Wednesday, October 24, 2012

Online Education: where is it going? what should we know?

This is an interesting article I found on the future of online courses. The author did a survey to look at successes and failures of online courses in the past, then looks at what administrators are going to have to do to make online courses in the future successful.

Interesting Quotes from the Article:

"Online learning is an increasingly prominent and legitimate presence in higher education—nearly one third of full-time and part time students at nonprofit and for-profit institutions took one or more online courses in 2009." (PG.1)

 

"launching and supporting effective online courses and programs involves more than
simply migrating old course syllabi to the Internet." (pg. 3).

"Successful, quality online education requires a major investment training, instructional services and personnel, and student
services—to support those courses and programs." (Pg. 3)

"New data from the fall 2010 Managing Online Education Survey, sponsored by our two organizations, The Campus Computing Project and the WICHE Consortium for Educational
Technology (WCET), point to robust growth in online programs at many institutions across the country. Fully half of the survey participants report that online enrollments at their institutions grew by more than 15 percent over the past three years, and two-fifths expect online enrollments to jump
by more than another 15 percent over the next three years."(pg.3)

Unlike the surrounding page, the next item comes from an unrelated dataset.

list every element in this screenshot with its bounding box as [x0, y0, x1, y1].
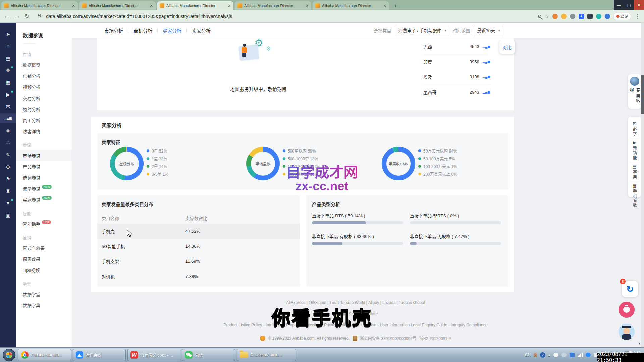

"the number of students taking at least one online course grew from 1.6 million in fall 2002 to over 5.6 million in fall 2009."(pg.3)
 
"Almost half (44 percent) of the participants in our Managing Online Education survey, typically the
senior operating officer for an institution’s online programs, said that their programs were profitable. In fact, more than 22 percent reported that profits—defined as total revenues minus all expenses—were better than 15 percent for the past academic year. Yet just as many of the respondents, 45 percent, reported that they did not know if their online programs were profitable this past academic year."(pg.3)
 
"What attributes, metrics, methods, and materials will adequately document the performance of each aspect and attribute of the rich mosaic of learning experiences that we want to provide for our constituencies? For example, is the institutional strategy for assessing online education similar to or different from the strategy for on-campus courses and programs?" (pg. 5)

Citation:
GreeN, KeNNeTh C., and Ellen Wagner. "online education: Where is it Going? What Should Boards Know?." TrusTeeship (2011).